Как будто бы совсем забыв о Брюханове, она, задумавшись, вертела топазное кольцо на указательном пальце, поворачивая его камнем внутрь.
– Не надо, не расстраивайтесь так, – осторожно вставил Брюханов, – напрасно вы себя одну вините. Человек не всегда свободен в своих поступках, Клавдия Георгиевна.
– Не успокаивайте меня, Тихон Иванович. По сути дела, не закон, не суд людей определяет меру вины и наказания, а каждый сам для себя это делает.
– Разумеется, не спорю, и однако, Клавдия. Георгиевна, иногда излишнее раскаяние мешает человеку судить верно. Очевидно, и Семен в не меньшей степени виноват. Дыма без огня не бывает.
– Если бы можно было определить, откуда – огонь, откуда – дым. Вы понимаете, Тихон Иванович, во мне надломилось что-то. Ничего плохого не случилось, а все-таки какие-то надежды рухнули. – Клавдия остановилась взглядом на Брюханове, спуталась в мыслях, заторопилась. – Что вы мне посоветуете, Тихон Иванович? Может быть, мне в Москву съездить, поговорить с ним, помогите, Тихон Иванович, ах, да, что я говорю, что-то не то говорю.
– Успокойтесь, успокойтесь, ну вот опять, Клавдия Георгиевна, – торопливо сказал Брюханов, чувствуя, что она снова заплачет. – Нужно единственное: время и терпение, и все само собой образуется. Я уверен, что все у вас наладится, вот посмотрите.
Она ничего не ответила, опять заторопилась, боясь, что Брюханов сейчас встанет и уйдет.
– Вот забыла совсем, – перебила она его, – я же не расспросила, как вы съездили? Что хорошего, нового видели?
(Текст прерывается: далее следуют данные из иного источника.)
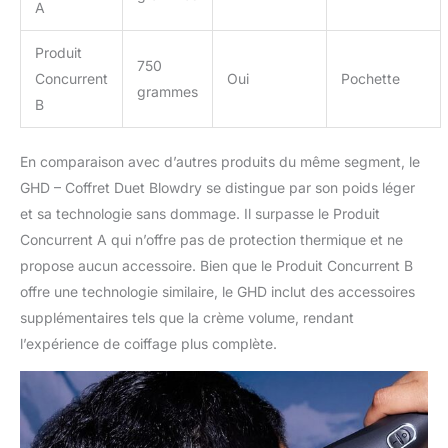
A
Produit
750
Concurrent
Oui
Pochette
grammes
B
En comparaison avec d’autres produits du même segment, le
GHD – Coffret Duet Blowdry se distingue par son poids léger
et sa technologie sans dommage. Il surpasse le Produit
Concurrent A qui n’offre pas de protection thermique et ne
propose aucun accessoire. Bien que le Produit Concurrent B
offre une technologie similaire, le GHD inclut des accessoires
supplémentaires tels que la crème volume, rendant
l’expérience de coiffage plus complète.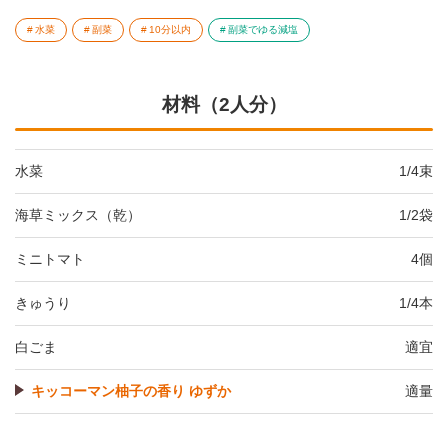
水菜
副菜
10分以内
副菜でゆる減塩
材料（2人分）
水菜
1/4束
海草ミックス（乾）
1/2袋
ミニトマト
4個
きゅうり
1/4本
白ごま
適宜
キッコーマン柚子の香り ゆずか
適量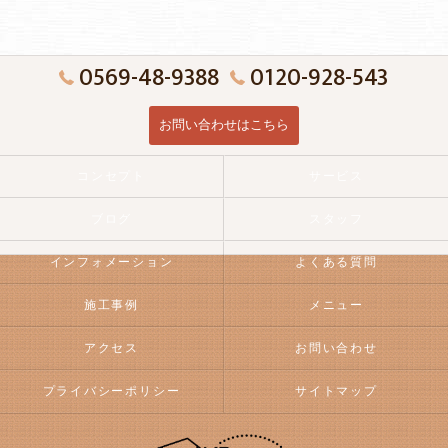
0569-48-9388
0120-928-543
お問い合わせはこちら
コンセプト
サービス
ブログ
スタッフ
インフォメーション
よくある質問
施工事例
メニュー
アクセス
お問い合わせ
プライバシーポリシー
サイトマップ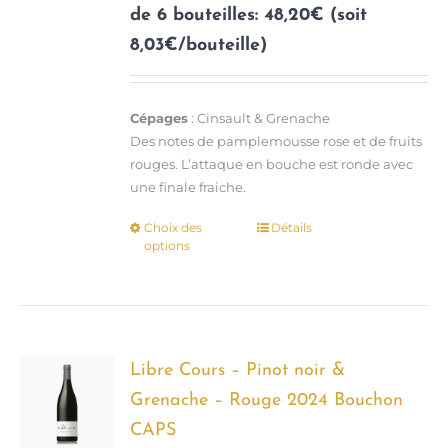
de 6 bouteilles: 48,20€ (soit
8,03€/bouteille)
Cépages
: Cinsault & Grenache
Des notes de pamplemousse rose et de fruits
rouges. L’attaque en bouche est ronde avec
une finale fraiche.
Choix des
Détails
Ce
options
produit
a
plusieurs
variations.
Les
options
Libre Cours – Pinot noir &
peuvent
Grenache – Rouge 2024 Bouchon
être
CAPS
choisies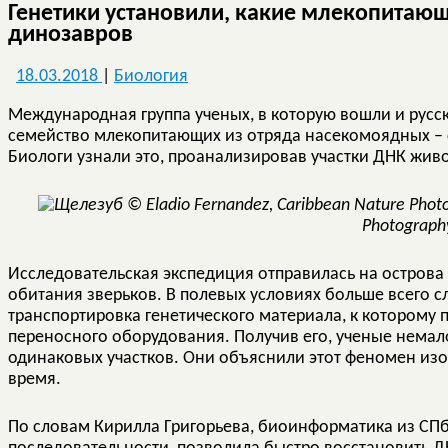
Генетики установили, какие млекопитаю
динозавров
18.03.2018
|
Биология
Международная группа ученых, в которую вошли и русс
семейство млекопитающих из отряда насекомоядных – 
Биологи узнали это, проанализировав участки ДНК жив
Photograph
Исследовательская экспедиция отправилась на острова
обитания зверьков. В полевых условиях больше всего с
транспортировка генетического материала, к которому 
переносного оборудования. Получив его, ученые немало
одинаковых участков. Они объяснили этот феномен изо
время.
По словам Кирилла Григорьева, биоинформатика из СПб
– Много хорошего, Клавдия Георгиевна. Везде ломка идет, деревня перестраивается, интересно. Все дело в том, что идеи-то наши близки, необходимы народу, вот когда выявляется в полную меру сила этих бродильных дрожжей. Не понимаю я людей с кислятиной в физиономии… да, впрочем, что я, простите, – спохватился Брюханов.
– Сама виновата, Тихон Иванович, все о себе да о себе, вам же скука со мной. Столько важного, большого кругом…
– Вот это верно, Клавдия Георгиевна. – Брюханов опять оживился. – Именно большого. Давайте ка выбирайтесь из своей скорлупы, у вас дочь растет, жизнь такая широкая, грешно в самом себе замуровываться. – Он говорил искренне и с неожиданной горячностью; энергия переполняла Брюханова, ему, казалось, было тесно в комнате, и Клавдия невольно залюбовалась его крепко сбитой фигурой.
– А где дочка, Клавдия Георгиевна? – спросил Брюханов, останавливаясь у книжных полок и листая какую-то книгу.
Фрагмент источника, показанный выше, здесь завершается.